3 Unlike municipal ordinances, which are always civil, county ordinances can be criminal violations. See, e.g., Doyle v.Crane, 200 S.W.3d 581, 583 (Mo. App. W.D. 2006) (violation of county ordinance was class A misdemeanor); Rose v. Bd. ofZoning Adjustment Platte County,68 S.W.3d 507, 516-17 (Mo. App. W.D. 2001) (prior jury acquittal in county ordinance violation was a criminal proceeding; later ordinance violation could have resulted in misdemeanor conviction); § 64.295, RSMo, (violations of certain county orders or regulations are misdemeanors). St. Louis is both a city and a county. State ex rel. Twenty-Second Judicial Circuit v.Jones, 823 S.W.2d 471, 473 (Mo. banc 1992) ("The City of St. Louis is recognized as both a city and a county. Mo. Const. Art. VI, § 31."). The reference to St. Louis City in § 57.955, RSMo, seems to be intended to insure that all St. Louis ordinances are treated as city (municipal) ordinances, so this the exception in the statute regarding not collecting the fee in certain criminal proceedings would never apply to St. Louis.
4 The question asks if the "municipality" is required to collect the surcharge. The statute says that the court clerk is the one required to collect it.
5 We do not address the constitutionality of collecting this surcharge at all. See Harrison v. Monroe County,716 S.W.2d 263, 267, 270 (Mo. banc 1986) (Welliver, J., concurring).

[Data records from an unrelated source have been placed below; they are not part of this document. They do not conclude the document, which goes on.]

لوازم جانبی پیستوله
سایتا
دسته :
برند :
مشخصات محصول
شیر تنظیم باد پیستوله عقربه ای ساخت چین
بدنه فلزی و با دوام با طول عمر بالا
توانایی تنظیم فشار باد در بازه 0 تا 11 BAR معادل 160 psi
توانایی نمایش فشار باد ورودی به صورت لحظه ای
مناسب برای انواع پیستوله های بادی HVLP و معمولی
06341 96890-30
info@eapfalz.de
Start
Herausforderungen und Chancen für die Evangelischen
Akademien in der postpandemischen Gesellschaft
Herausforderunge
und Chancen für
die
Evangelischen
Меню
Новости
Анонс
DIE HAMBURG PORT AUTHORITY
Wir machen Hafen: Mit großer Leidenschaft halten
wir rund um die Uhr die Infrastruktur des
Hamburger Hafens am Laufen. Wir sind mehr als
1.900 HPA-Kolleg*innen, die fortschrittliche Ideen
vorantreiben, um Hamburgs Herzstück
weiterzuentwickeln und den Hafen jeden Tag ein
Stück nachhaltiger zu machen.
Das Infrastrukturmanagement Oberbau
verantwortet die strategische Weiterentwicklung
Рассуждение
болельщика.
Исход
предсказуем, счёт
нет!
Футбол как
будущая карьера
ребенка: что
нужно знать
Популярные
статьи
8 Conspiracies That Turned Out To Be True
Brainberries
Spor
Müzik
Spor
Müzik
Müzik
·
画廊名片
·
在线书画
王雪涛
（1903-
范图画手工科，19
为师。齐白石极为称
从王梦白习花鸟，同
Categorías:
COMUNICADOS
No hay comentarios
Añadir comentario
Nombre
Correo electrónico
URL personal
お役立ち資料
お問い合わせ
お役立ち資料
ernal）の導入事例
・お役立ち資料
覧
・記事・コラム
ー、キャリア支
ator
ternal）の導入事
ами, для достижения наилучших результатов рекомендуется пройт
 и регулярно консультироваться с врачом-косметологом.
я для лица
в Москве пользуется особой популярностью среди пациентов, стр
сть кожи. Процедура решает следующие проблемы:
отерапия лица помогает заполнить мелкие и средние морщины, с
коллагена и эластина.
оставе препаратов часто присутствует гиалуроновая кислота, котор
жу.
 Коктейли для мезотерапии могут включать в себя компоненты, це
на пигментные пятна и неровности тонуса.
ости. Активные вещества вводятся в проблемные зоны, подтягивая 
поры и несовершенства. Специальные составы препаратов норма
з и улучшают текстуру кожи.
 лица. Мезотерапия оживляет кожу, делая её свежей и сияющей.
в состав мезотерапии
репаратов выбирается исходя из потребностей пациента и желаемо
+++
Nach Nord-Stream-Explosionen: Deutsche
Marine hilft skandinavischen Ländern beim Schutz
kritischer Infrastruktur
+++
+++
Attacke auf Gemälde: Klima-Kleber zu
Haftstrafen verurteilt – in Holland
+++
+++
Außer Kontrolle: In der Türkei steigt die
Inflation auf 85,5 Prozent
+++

6 The ambiguity the Court found may have only existed because of a unique complexity in the statutory language. In one phrase, the statute specifically declared that DWI convictions in municipal court counted as prior convictions. § 573.023.14, RSMo. This was necessary because these "convictions" are technically civil.City of Strafford v. Croxdale,272 S.W.3d 401, 404 (Mo. App. S.D. 2008). The next phrase provides that even if a finding of guilt does not result in a sentence or incarceration, it counts as a conviction. § 573.023.14, RSMo. Having just explained that municipal court cases count as convictions, and knowing that municipal courts are state courts, the legislature used the umbrella term "state court" in the second phrase to make sure all these types of no-incarceration cases counted as prior convictions. Thus, an accurate understanding of the nature of municipal courts shows that there was no conflict between the two phrases used in the statute, and nothing to construe.